_Problem details_
Your task is to restate exactly the lines from the one holding "simplement des indicateurs de popularité ;" to the end of the entries below, inclusive.

_Task input_
____

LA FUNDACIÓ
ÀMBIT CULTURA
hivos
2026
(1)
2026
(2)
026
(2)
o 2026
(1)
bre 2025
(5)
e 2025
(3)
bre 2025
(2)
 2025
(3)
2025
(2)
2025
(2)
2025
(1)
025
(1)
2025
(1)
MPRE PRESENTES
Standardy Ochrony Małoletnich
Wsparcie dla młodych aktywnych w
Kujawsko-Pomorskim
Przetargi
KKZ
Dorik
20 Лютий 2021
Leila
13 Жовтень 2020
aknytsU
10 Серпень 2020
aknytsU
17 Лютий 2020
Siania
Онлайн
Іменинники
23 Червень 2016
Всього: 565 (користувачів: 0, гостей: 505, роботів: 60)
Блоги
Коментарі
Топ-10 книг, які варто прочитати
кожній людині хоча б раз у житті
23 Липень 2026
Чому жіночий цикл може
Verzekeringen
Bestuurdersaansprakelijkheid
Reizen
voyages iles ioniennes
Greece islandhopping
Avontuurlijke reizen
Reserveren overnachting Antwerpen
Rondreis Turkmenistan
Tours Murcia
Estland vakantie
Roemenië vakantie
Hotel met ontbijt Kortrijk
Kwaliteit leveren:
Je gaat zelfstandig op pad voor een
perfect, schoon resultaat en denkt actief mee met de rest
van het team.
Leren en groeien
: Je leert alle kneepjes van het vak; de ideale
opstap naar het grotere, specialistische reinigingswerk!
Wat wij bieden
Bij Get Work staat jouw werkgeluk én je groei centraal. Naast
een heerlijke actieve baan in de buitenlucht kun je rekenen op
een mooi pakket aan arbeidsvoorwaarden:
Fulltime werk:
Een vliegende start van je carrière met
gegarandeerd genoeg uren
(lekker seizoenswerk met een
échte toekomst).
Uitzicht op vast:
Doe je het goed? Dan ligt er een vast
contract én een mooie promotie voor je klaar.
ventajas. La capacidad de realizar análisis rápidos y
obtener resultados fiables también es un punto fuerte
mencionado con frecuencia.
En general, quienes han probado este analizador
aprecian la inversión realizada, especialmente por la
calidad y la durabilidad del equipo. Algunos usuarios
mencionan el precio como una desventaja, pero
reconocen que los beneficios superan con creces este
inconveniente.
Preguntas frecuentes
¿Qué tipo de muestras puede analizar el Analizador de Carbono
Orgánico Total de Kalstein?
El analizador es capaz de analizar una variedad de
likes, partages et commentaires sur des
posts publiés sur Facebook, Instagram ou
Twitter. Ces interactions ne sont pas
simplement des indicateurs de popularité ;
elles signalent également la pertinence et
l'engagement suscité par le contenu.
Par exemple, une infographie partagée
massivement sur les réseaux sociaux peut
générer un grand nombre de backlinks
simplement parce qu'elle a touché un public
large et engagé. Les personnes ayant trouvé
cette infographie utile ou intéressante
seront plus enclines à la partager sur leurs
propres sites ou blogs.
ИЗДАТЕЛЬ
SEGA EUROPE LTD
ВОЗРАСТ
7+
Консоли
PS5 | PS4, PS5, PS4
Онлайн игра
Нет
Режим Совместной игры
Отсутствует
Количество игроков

____

_Response to the task_
simplement des indicateurs de popularité ;
elles signalent également la pertinence et
l'engagement suscité par le contenu.
Par exemple, une infographie partagée
massivement sur les réseaux sociaux peut
générer un grand nombre de backlinks
simplement parce qu'elle a touché un public
large et engagé. Les personnes ayant trouvé
cette infographie utile ou intéressante
seront plus enclines à la partager sur leurs
propres sites ou blogs.
ИЗДАТЕЛЬ
SEGA EUROPE LTD
ВОЗРАСТ
7+
Консоли
PS5 | PS4, PS5, PS4
Онлайн игра
Нет
Режим Совместной игры
Отсутствует
Количество игроков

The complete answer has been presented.